クリミア・タタール民族代議機関、民族の権利回復に期待
5月18日のクリミア・タタール民族虐殺犠牲者追悼の日に合わせ、メジュリスが声明を発出した。レファト・チュバロフ・メジュリス代表がフェイスブック・アカウントに声明を掲載した。
メジュリス声明には、「独立ウクライナの民主化の中で、クリミア・タタール民族の集団的権利の回復、クリミア・タタール語と民族文化の回復と発展、クリミアと先住民の真の歴史の奪還への期待と真の可能性は、ロシア連邦が2014年にウクライナの不可分の領土であるクリミアを奪取し、違法な併合を試みたことにより脅威に陥った」と書かれている。
メジュリスは、21世紀にもなって、77年前(編集注:1944年のクリミア・タタール民族全体の追放)と同様にクリミアの先住民に破滅の脅威が生じているとし、ウクライナと国際社会のクリミア脱占領の努力団結においてのみ、クリミア・タタール民族の新たな苦しみを排除し、1944年の虐殺の再来を回避することが可能となると指摘した。

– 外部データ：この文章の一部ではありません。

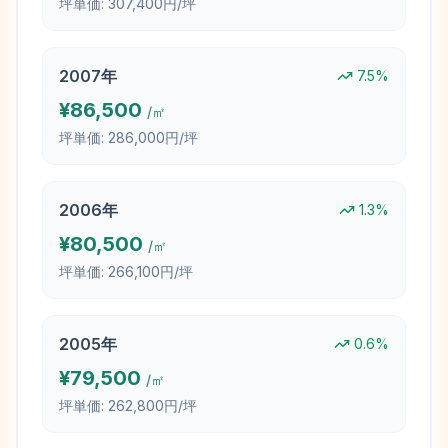
坪単価:
307,400円/坪
2007
年
7.5
%
¥
86,500
/㎡
坪単価:
286,000円/坪
2006
年
1.3
%
¥
80,500
/㎡
坪単価:
266,100円/坪
2005
年
0.6
%
¥
79,500
/㎡
坪単価:
262,800円/坪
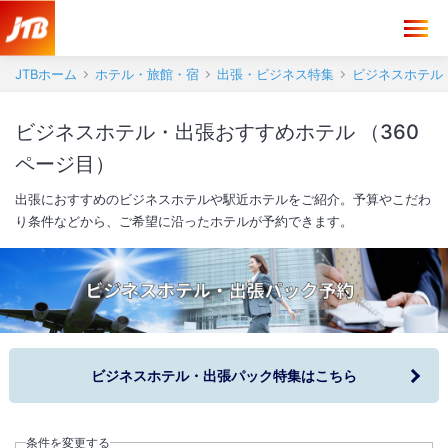
JTBホーム
ホテル・旅館・宿
出張・ビジネス特集
ビジネスホテル
ビジネスホテル・出張おすすめホテル （360
ページ目）
出張におすすめのビジネスホテルや駅近ホテルをご紹介。予算やこだわ
り条件などから、ご希望に沿ったホテルが予約できます。
ビジネスホテル・出張パック特集はこちら
条件を変更する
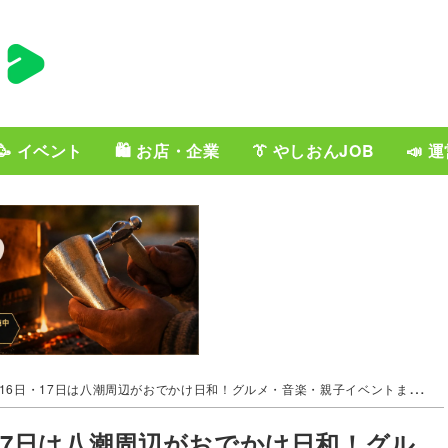
🥳 イベント
🛍️ お店・企業
👔 やしおんJOB
📣 
日・17日は八潮周辺がおでかけ日和！グルメ・音楽・親子イベントまで注目企画が続々
17日は八潮周辺がおでかけ日和！グル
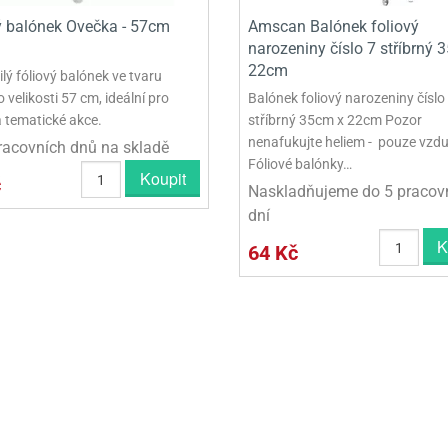
ý balónek Ovečka - 57cm
Amscan Balónek foliový
narozeniny číslo 7 stříbrný 
22cm
lý fóliový balónek ve tvaru
 velikosti 57 cm, ideální pro
Balónek foliový narozeniny číslo
a tematické akce.
stříbrný 35cm x 22cm Pozor
nenafukujte heliem - pouze vzd
racovních dnů na skladě
Fóliové balónky…
Koupit
č
Naskladňujeme do 5 pracov
dní
K
64 Kč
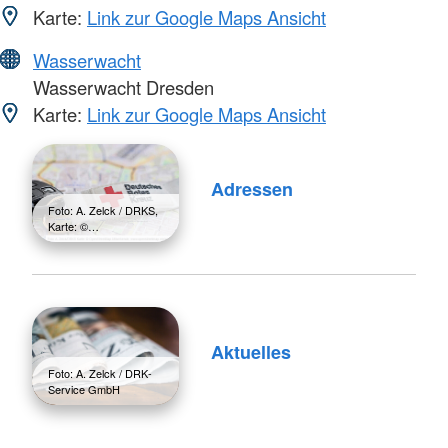
Karte:
Link zur Google Maps Ansicht
Wasserwacht
Wasserwacht Dresden
Karte:
Link zur Google Maps Ansicht
Adressen
Foto: A. Zelck / DRKS,
Karte: ©…
Aktuelles
Foto: A. Zelck / DRK-
Service GmbH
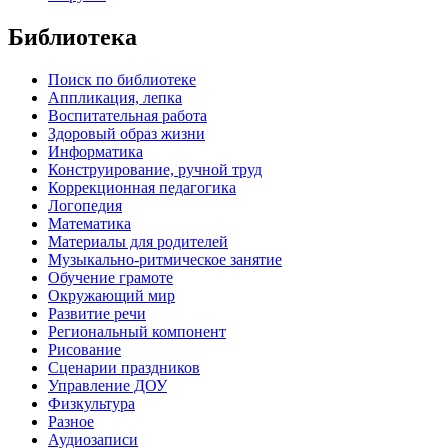
Библиотека
Поиск по библиотеке
Аппликация, лепка
Воспитательная работа
Здоровый образ жизни
Информатика
Конструирование, ручной труд
Коррекционная педагогика
Логопедия
Математика
Материалы для родителей
Музыкально-ритмическое занятие
Обучение грамоте
Окружающий мир
Развитие речи
Региональный компонент
Рисование
Сценарии праздников
Управление ДОУ
Физкультура
Разное
Аудиозаписи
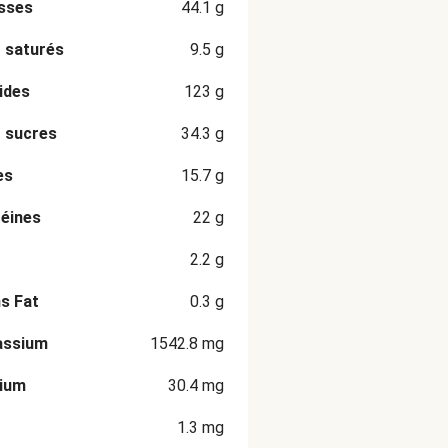
sses
44.1
g
 saturés
9.5
g
ides
123
g
 sucres
34.3
g
es
15.7
g
éines
22
g
2.2
g
s Fat
0.3
g
assium
1542.8
mg
cium
30.4
mg
1.3
mg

また声明には、メジュリスは国際社会に対して、クリミア・プラットフォームを中心に団結するよう、またロシア連邦が国際法を遵守するように緊急かつ強固な強制力を行使するよう呼びかけていると書かれている。
メジュリスは、クリミア・タタール民族破滅の脅威を排除すべく、ウクライナ領内でのクリミア民族領域自治の形態での自決権を含む、クリミア・タタール民族の集団的権利の速やかな回復が求められていると指摘した。

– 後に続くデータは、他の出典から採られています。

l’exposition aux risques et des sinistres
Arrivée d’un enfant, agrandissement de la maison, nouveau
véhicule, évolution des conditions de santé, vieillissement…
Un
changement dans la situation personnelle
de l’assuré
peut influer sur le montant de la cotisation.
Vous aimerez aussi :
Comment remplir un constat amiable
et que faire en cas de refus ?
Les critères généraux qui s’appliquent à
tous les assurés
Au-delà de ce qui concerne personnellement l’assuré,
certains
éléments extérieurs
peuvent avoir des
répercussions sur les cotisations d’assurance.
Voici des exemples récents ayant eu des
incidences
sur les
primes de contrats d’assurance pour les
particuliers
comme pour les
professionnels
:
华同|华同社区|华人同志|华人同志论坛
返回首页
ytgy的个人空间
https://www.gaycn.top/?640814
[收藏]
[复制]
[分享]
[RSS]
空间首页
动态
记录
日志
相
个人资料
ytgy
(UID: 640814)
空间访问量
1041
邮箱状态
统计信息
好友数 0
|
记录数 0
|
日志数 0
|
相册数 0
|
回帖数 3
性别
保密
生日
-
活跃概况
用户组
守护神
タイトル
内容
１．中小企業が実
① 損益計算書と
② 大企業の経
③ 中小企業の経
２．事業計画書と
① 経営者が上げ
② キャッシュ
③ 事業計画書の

なお、5月18日、ウクライナでは、「クリミア・タタール民族虐殺犠牲者追悼の日」と「クリミア・タタール民族権利闘争の日」と定められている。この日は、1944年5月18日にソ連政権がクリミア・タタール民族全体をクリミア半島から中央アジアに追放した事件の犠牲者を追悼するために定められている。